This summer, the selection of the real-estate broker for Bernie Madoff’s Upper East Side penthouse garnered almost as much buzz as Madoff himself. When the East 64th Street property arrived on the the market in September, it was represented by Anne Corey and Serena Boardman, Sotheby’s youngest senior vice president.
A year earlier, Serena Boardman made two important sales: a townhouse at 603 Park Avenue for $31.7 and New York’s most expensive coop on 67th Street for 48 million. These deals, among others, totaled $255 million and landed her the Wall Street Journal title of “top earning-broker in the country.”
Boardman’s rise to real-estate mogul surprised many, who knew of her only as a socialite. Boardman’s father, D. Dixon Boardman, is the founder of the Optima Group; and her maternal great-great grandfather founded Citibank’s predecessor, the First National Bank of New York. Growing up, she attended the Chapin School, the Brooks School and Brown, where she studied Political Science and Art History. In the nineties, she and her sister Samantha were “It” girls, who landed on Vogue’s Best Dressed List and were crowned “Princesses of the moment” by The New York Times. (Samantha Boardman Rosen now works as a psychiatrist.)

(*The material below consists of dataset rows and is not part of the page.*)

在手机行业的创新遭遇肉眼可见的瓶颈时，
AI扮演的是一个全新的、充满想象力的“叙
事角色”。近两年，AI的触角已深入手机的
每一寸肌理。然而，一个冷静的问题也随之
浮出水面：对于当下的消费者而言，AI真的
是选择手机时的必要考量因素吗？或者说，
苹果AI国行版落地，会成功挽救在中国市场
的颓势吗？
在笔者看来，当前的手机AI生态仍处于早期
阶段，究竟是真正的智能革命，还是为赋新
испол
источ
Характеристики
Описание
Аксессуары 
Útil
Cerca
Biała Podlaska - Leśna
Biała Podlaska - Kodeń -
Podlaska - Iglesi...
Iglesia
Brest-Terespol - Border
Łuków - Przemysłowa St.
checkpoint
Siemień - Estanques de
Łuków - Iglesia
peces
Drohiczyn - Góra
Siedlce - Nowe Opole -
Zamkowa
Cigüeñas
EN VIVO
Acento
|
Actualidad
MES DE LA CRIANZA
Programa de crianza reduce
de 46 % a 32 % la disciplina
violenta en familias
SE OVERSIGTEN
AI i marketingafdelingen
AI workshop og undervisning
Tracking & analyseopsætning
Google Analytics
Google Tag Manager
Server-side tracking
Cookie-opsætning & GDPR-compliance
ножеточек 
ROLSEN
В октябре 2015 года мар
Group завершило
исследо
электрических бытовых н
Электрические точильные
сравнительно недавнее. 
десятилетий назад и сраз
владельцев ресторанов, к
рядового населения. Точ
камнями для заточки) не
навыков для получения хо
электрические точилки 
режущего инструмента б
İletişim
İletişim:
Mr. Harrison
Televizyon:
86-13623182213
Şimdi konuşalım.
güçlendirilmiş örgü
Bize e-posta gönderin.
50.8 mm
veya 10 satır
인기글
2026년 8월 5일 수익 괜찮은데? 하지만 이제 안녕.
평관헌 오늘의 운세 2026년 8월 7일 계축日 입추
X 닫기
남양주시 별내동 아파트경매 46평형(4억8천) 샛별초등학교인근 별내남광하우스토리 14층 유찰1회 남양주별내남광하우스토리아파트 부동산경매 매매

Boardman, who is known for her discretion, is apt to decline interviews. Her clients appreciate her poise, honesty and intricate knowledge of the city’s elite neighborhoods, people and places. Her colleagues praise her work ethic.

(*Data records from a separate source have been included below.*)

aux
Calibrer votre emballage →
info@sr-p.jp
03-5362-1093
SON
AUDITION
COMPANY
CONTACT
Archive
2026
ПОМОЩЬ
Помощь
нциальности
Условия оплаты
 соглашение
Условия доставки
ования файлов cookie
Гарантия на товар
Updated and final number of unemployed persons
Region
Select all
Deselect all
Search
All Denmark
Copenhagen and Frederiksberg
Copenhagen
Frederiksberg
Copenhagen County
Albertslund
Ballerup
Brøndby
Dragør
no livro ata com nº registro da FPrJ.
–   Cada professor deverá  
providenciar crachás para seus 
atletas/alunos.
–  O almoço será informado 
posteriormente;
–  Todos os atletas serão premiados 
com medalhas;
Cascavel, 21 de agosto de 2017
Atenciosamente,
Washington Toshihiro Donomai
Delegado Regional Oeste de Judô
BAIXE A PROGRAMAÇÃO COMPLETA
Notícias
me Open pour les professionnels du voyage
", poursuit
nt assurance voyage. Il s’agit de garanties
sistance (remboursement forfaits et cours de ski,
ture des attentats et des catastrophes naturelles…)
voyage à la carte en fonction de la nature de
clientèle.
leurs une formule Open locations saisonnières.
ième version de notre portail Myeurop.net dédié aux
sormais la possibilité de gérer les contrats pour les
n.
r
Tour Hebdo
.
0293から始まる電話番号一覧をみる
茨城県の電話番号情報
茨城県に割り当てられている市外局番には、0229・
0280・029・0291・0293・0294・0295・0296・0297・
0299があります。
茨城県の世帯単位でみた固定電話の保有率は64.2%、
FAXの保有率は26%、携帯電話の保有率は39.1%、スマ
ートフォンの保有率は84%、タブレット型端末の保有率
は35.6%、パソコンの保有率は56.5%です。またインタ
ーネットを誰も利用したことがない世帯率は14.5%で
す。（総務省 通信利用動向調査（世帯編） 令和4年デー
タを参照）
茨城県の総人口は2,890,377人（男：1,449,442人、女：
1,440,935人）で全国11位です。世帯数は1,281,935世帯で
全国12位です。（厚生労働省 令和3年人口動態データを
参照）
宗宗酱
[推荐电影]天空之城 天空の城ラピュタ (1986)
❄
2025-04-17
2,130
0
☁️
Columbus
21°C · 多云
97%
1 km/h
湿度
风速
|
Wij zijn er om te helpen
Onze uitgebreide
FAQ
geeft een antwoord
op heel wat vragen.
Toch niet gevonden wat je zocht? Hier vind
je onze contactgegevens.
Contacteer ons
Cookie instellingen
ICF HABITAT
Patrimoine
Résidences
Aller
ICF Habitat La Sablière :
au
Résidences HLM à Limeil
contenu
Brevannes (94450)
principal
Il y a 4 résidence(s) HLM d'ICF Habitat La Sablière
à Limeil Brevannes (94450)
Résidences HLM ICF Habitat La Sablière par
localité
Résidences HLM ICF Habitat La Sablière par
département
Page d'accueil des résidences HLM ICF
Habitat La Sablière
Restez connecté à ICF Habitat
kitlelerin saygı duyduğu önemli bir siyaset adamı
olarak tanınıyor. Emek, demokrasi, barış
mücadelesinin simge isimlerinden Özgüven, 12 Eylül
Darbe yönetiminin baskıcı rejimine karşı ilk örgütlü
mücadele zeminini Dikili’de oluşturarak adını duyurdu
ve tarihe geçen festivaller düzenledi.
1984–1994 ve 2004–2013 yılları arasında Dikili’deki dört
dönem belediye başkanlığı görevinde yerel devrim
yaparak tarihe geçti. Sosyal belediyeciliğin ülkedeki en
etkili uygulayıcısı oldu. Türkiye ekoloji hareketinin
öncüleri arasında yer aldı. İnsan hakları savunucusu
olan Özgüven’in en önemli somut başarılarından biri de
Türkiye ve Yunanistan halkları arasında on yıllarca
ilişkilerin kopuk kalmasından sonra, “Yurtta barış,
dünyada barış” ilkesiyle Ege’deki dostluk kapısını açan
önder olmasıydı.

Many people in the industry attribute much of her success to her social connections, namely her brother-in-law Aby Rosen, the New York real-estate developer. However, many others, including President and Charman of Gumley Haft Kleier, Michele Kleier, and Senior VP of the Edward Lee Cave division of Brown Harris Stevens, Kathryn Steinberg, agree that these connections would be lost on someone without her talent, drive and savvy.